Data provided:
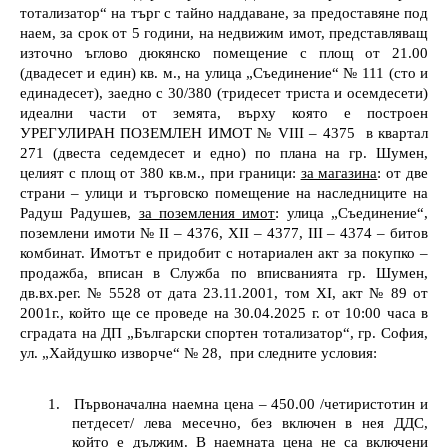
тотализатор“ на търг с тайно наддаване, за предоставяне под
наем, за срок от 5 години,
на недвижим имот, представляващ
източно ъглово дюкянско помещение с площ от 21.00
(двадесет и един) кв. м., на улица „Съединение“ № 111 (сто и
единадесет), заедно с 30/380 (тридесет триста и осемдесети)
идеални части от земята, върху която е построен
УРЕГУЛИРАН ПОЗЕМЛЕН ИМОТ № VIII – 4375
в квартал
271 (двеста седемдесет и едно) по плана на гр. Шумен,
целият с площ от 380 кв.м., при граници:
за магазина
: от две
страни – улици и търговско помещение на наследниците на
Радуш Радушев,
за поземления имот
: улица „Съединение“,
поземлени имоти № II – 4376, XII – 4377, III – 4374 – битов
комбинат. Имотът е придобит с нотариален акт за покупко –
продажба, вписан в Служба по вписванията гр. Шумен,
дв.вх.рег. № 5528 от дата 23.11.2001, том XI, акт № 89 от
2001г.
,
който ще се проведе на
30.04.2025
г. от
10:00
часа в
сградата на ДП „Български спортен тотализатор“, гр. София,
ул. „Хайдушко изворче“ № 28
,
при следните условия:
1.
Първоначална наемна цена –
450.00
/
четиристотин и
петдесет
/
лева
месечно, без включен в нея ДДС
,
който е дължим
. В наемната цена не са включени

Goal of the exercise: Once you have checked every line of the material above, return the ones that hold the string "тотализатор".

Written reply:
тотализатор“ на търг с тайно наддаване, за предоставяне под
сградата на ДП „Български спортен тотализатор“, гр. София,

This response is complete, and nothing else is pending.